Required work → A verbatim reprint of the records below is what this exercise asks for.

*** Opening Dataset content ***

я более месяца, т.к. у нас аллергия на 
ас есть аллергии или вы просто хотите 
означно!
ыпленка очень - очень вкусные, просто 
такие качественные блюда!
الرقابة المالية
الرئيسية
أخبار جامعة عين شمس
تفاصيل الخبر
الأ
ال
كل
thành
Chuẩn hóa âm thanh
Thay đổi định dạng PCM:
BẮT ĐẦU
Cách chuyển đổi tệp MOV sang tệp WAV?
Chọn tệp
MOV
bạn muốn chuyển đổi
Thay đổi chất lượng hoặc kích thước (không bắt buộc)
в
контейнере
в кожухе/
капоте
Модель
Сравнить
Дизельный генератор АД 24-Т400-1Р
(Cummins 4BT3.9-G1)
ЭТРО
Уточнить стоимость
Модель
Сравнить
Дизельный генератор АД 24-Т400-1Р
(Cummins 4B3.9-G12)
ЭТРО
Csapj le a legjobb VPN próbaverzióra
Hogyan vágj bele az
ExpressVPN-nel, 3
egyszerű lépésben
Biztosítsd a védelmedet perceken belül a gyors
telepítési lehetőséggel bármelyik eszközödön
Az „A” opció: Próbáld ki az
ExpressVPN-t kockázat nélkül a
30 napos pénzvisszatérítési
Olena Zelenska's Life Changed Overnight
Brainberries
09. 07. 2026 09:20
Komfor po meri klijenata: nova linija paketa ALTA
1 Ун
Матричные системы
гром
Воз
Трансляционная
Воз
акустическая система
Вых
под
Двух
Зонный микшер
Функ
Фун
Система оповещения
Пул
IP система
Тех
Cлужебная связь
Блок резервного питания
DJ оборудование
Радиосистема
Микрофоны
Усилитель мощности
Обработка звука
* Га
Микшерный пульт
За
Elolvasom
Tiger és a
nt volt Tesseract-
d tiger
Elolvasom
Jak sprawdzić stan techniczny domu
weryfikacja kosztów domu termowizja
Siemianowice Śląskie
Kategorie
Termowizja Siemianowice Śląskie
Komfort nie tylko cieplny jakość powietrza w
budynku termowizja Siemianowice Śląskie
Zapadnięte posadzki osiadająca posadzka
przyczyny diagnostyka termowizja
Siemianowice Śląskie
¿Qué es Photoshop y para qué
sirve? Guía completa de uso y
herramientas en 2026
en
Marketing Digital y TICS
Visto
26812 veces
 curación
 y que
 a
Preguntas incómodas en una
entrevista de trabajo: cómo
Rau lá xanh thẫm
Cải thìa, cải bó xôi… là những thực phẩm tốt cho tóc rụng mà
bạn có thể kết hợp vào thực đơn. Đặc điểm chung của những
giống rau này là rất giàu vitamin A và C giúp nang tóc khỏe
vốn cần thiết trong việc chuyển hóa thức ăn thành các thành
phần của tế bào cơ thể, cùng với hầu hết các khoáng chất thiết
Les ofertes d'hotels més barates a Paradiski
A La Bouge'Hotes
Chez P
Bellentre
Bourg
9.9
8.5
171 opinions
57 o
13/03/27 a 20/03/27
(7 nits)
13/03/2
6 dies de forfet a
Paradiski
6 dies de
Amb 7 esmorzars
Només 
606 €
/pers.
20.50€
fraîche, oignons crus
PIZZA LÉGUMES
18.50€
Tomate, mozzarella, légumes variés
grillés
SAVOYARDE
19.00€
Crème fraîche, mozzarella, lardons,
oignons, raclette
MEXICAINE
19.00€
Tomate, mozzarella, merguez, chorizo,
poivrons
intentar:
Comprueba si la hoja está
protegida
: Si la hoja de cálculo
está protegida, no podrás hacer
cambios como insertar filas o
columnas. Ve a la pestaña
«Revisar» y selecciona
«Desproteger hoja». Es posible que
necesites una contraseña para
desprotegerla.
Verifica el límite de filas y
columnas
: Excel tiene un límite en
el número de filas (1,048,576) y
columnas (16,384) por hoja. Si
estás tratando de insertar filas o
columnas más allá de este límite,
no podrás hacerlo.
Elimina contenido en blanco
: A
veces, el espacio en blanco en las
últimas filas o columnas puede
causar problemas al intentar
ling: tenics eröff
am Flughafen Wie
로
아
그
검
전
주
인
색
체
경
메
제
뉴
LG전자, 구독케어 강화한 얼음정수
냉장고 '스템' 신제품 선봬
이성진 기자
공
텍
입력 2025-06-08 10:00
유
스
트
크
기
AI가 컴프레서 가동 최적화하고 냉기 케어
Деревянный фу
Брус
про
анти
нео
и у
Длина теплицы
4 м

*** Closing Dataset content ***

Output for this task →
я более месяца, т.к. у нас аллергия на 
ас есть аллергии или вы просто хотите 
означно!
ыпленка очень - очень вкусные, просто 
такие качественные блюда!
الرقابة المالية
الرئيسية
أخبار جامعة عين شمس
تفاصيل الخبر
الأ
ال
كل
thành
Chuẩn hóa âm thanh
Thay đổi định dạng PCM:
BẮT ĐẦU
Cách chuyển đổi tệp MOV sang tệp WAV?
Chọn tệp
MOV
bạn muốn chuyển đổi
Thay đổi chất lượng hoặc kích thước (không bắt buộc)
в
контейнере
в кожухе/
капоте
Модель
Сравнить
Дизельный генератор АД 24-Т400-1Р
(Cummins 4BT3.9-G1)
ЭТРО
Уточнить стоимость
Модель
Сравнить
Дизельный генератор АД 24-Т400-1Р
(Cummins 4B3.9-G12)
ЭТРО
Csapj le a legjobb VPN próbaverzióra
Hogyan vágj bele az
ExpressVPN-nel, 3
egyszerű lépésben
Biztosítsd a védelmedet perceken belül a gyors
telepítési lehetőséggel bármelyik eszközödön
Az „A” opció: Próbáld ki az
ExpressVPN-t kockázat nélkül a
30 napos pénzvisszatérítési
Olena Zelenska's Life Changed Overnight
Brainberries
09. 07. 2026 09:20
Komfor po meri klijenata: nova linija paketa ALTA
1 Ун
Матричные системы
гром
Воз
Трансляционная
Воз
акустическая система
Вых
под
Двух
Зонный микшер
Функ
Фун
Система оповещения
Пул
IP система
Тех
Cлужебная связь
Блок резервного питания
DJ оборудование
Радиосистема
Микрофоны
Усилитель мощности
Обработка звука
* Га
Микшерный пульт
За
Elolvasom
Tiger és a
nt volt Tesseract-
d tiger
Elolvasom
Jak sprawdzić stan techniczny domu
weryfikacja kosztów domu termowizja
Siemianowice Śląskie
Kategorie
Termowizja Siemianowice Śląskie
Komfort nie tylko cieplny jakość powietrza w
budynku termowizja Siemianowice Śląskie
Zapadnięte posadzki osiadająca posadzka
przyczyny diagnostyka termowizja
Siemianowice Śląskie
¿Qué es Photoshop y para qué
sirve? Guía completa de uso y
herramientas en 2026
en
Marketing Digital y TICS
Visto
26812 veces
 curación
 y que
 a
Preguntas incómodas en una
entrevista de trabajo: cómo
Rau lá xanh thẫm
Cải thìa, cải bó xôi… là những thực phẩm tốt cho tóc rụng mà
bạn có thể kết hợp vào thực đơn. Đặc điểm chung của những
giống rau này là rất giàu vitamin A và C giúp nang tóc khỏe
vốn cần thiết trong việc chuyển hóa thức ăn thành các thành
phần của tế bào cơ thể, cùng với hầu hết các khoáng chất thiết
Les ofertes d'hotels més barates a Paradiski
A La Bouge'Hotes
Chez P
Bellentre
Bourg
9.9
8.5
171 opinions
57 o
13/03/27 a 20/03/27
(7 nits)
13/03/2
6 dies de forfet a
Paradiski
6 dies de
Amb 7 esmorzars
Només 
606 €
/pers.
20.50€
fraîche, oignons crus
PIZZA LÉGUMES
18.50€
Tomate, mozzarella, légumes variés
grillés
SAVOYARDE
19.00€
Crème fraîche, mozzarella, lardons,
oignons, raclette
MEXICAINE
19.00€
Tomate, mozzarella, merguez, chorizo,
poivrons
intentar:
Comprueba si la hoja está
protegida
: Si la hoja de cálculo
está protegida, no podrás hacer
cambios como insertar filas o
columnas. Ve a la pestaña
«Revisar» y selecciona
«Desproteger hoja». Es posible que
necesites una contraseña para
desprotegerla.
Verifica el límite de filas y
columnas
: Excel tiene un límite en
el número de filas (1,048,576) y
columnas (16,384) por hoja. Si
estás tratando de insertar filas o
columnas más allá de este límite,
no podrás hacerlo.
Elimina contenido en blanco
: A
veces, el espacio en blanco en las
últimas filas o columnas puede
causar problemas al intentar
ling: tenics eröff
am Flughafen Wie
로
아
그
검
전
주
인
색
체
경
메
제
뉴
LG전자, 구독케어 강화한 얼음정수
냉장고 '스템' 신제품 선봬
이성진 기자
공
텍
입력 2025-06-08 10:00
유
스
트
크
기
AI가 컴프레서 가동 최적화하고 냉기 케어
Деревянный фу
Брус
про
анти
нео
и у
Длина теплицы
4 м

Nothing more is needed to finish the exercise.